For example, if you have a dataset with some distinct cell types A and B, a t-SNE might put the two clusters anywhere in the 2D plot. That's fine, global structure isn't well-respected by these algorithms, and we don't care. But if your new data contains some intermediate AB state that contiguously bridges A and B, the mapping procedure now needs to somehow connect A and B on the plot, which wouldn't be pretty if A and B are far apart in the current projection.
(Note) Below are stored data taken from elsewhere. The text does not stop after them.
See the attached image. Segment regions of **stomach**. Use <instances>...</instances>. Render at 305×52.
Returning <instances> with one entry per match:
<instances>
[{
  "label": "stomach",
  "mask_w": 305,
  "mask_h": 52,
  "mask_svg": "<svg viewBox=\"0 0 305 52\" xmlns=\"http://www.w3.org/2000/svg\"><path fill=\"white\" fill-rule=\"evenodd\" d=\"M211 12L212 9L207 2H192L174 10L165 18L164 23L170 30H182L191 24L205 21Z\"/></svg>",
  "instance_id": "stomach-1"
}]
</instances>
The converse is also applicable. UMAP is often claimed to be better at preserving global structure, and while I find this claim to be a little dubious, let's just assume it's true for now. If we have related but distinct cell types C and D, they might form separate clusters that are placed next to each other in the UMAP. So far so good. But if our new data contains some intermediate but still distinct type CD, there might not be a good place to put it. Literally, there is no space in the plot between C and D to form another cluster for CD. So either the mapping algorithm has to sacrifice the accurate depiction of global structure, or try to stuff CD in and create an artificial visual trajectory between C and D.
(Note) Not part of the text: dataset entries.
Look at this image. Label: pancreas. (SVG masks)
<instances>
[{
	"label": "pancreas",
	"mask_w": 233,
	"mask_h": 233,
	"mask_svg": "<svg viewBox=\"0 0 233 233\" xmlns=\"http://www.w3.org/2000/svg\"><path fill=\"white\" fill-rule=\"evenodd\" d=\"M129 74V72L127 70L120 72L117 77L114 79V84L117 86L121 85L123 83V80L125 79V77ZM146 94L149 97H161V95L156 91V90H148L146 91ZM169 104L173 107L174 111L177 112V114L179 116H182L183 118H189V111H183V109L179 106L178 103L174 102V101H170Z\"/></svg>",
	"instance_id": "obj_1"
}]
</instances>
To me, it's just safer to rerun the embeddings with the combined data. You mention that you spend a lot of time annotating the dataset, but I don't see the problem; you can just re-use those annotations with the coordinates computed from the combined data. You'll just end up with an SCE with annotations (and batch numbers) in the column data, which is independent of the embeddings that you're using to visualize the data. The embeddings themselves change at a whim anyway - for example, differences in the precision of floating-point calculations between CPU architectures is enough to alter the final coordinates substantially - so I would not use them for anything quantitative.